Por otro lado, se ha manifestado preocupación por la incapacidad de abordar los principales problemas de África, principalmente el dominio de las grandes corporaciones sobre los sistemas alimentarios y el daño que esta situación ha causado a nuestro medio ambiente, superficies, tierras, agua, biodiversidad, nutrición y  salud.

Un año después, la estrategia de la UE para África parece tener poco que ver con esta agenda: en lugar de centrarse en la agricultura y los sistemas alimenticios, centra sus esfuerzos en la creación de un entorno propicio para los intereses económicos de las grandes empresas del sector privado. Si bien el objetivo oficial es «construir un futuro más próspero, pacífico y sostenible para todos», las cinco asociaciones propuestas sobre energía, digitalización, inversión extranjera, paz y migración ignoran en gran medida las necesidades de más del 60% de los hogares africanos, que dependen para su supervivencia de la agricultura familiar y la producción a pequeña escala.

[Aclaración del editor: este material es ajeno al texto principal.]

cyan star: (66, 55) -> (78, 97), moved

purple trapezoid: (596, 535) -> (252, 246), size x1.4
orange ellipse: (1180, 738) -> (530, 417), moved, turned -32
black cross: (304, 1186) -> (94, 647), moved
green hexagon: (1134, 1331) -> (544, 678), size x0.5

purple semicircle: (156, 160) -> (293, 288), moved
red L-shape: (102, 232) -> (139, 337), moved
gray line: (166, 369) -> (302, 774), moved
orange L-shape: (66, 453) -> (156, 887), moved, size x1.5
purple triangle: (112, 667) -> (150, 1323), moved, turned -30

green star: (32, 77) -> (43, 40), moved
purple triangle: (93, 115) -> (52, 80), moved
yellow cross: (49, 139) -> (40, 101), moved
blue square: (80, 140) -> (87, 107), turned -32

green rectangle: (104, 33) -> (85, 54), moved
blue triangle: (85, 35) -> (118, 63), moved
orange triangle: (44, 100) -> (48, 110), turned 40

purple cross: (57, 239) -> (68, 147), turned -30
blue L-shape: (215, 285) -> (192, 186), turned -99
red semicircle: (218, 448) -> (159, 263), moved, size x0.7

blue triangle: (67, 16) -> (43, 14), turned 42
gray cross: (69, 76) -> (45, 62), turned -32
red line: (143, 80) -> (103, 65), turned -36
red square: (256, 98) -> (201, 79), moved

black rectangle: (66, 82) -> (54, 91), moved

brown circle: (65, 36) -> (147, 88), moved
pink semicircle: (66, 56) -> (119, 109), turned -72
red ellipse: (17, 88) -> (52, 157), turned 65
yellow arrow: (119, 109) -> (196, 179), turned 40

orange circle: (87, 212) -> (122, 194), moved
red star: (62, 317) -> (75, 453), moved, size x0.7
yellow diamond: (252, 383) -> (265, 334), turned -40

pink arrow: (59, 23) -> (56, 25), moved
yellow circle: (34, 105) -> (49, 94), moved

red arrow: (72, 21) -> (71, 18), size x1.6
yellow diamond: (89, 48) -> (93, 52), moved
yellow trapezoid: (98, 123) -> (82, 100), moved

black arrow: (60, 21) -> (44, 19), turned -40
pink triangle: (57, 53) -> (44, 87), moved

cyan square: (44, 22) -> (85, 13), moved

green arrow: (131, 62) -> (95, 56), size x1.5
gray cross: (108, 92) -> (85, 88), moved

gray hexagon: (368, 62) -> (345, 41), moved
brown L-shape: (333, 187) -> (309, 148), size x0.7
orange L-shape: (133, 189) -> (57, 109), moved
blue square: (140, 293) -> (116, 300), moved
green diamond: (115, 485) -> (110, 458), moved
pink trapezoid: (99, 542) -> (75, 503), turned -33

Los pequeños agricultores, los pastores, los humildes pescadores y las comunidades forestales dominan la demografía de África rural, pero los espacios políticos están llenos de representantes externos: filántropos, empresas, agencias multilaterales y bilaterales. El resultado es que la mayoría de los países del Continente se han visto presionados, a menudo por iniciativas de los países del norte, basadas en inversiones privadas y asociaciones público-privadas, para financiar un modelo de desarrollo agrícola basado en subsidios externos, centrados en las exportaciones y el monocultivo de productos básicos, y muy dependiente de la transferencia de tierras para explotar madera, petróleo, gas y minerales como medio para generar divisas. Estas decisiones se toman muy a menudo sin realizar una evaluación de impacto ambiental o a pesar de una valoración [desfavorable]. Las tasas de reintegro internas  distorsionan el cálculo de los costos reales, porque las consecuencias sociales y ambientales se externalizan. Los bosques tropicales de África, el segundo pulmón del planeta, están perdiendo su riqueza en la medida en que se negocia el precio del carbón forestal en las salas de reuniones del Banco Mundial y el FMI. Gran parte de este saqueo se produce en tierras «comunales» propiedad de los campesinos, lo que amenaza los sistemas alimentarios africanos con el colapso total. El Informe sobre la seguridad alimentaria en África de la FAO – 2020 [1] indica que 256 millones de personas siguen padeciendo hambre en África y que las mujeres rurales, que son las principales productoras de alimentos, son las más pobres y las más desnutridas. [2]

LA VISIÓN AFRICANA

La tierra y la agricultura no se consideran iguales en África y, por lo tanto, no pueden tratarse como en Europa. Para el 60% de los africanos, que dependen de la agricultura para su supervivencia, la tierra no es una mercancía ni un bien personal, es un regalo de Dios y de sus antepasados. [3] Para los africanos, la tierra define nuestra identidad como seres vivos, nuestra dignidad, nuestro sentido de pertenencia. En África, la comida es un derecho humano básico, no una mercancía en manos de una pequeña élite que impone sus precios a través de la industria alimenticia. La comida define nuestra cultura y no nuestros comestibles. La comida define nuestra cultura y nuestra herencia: es a la vez fuente de nutrición y salud, medicina, ritual, celebración.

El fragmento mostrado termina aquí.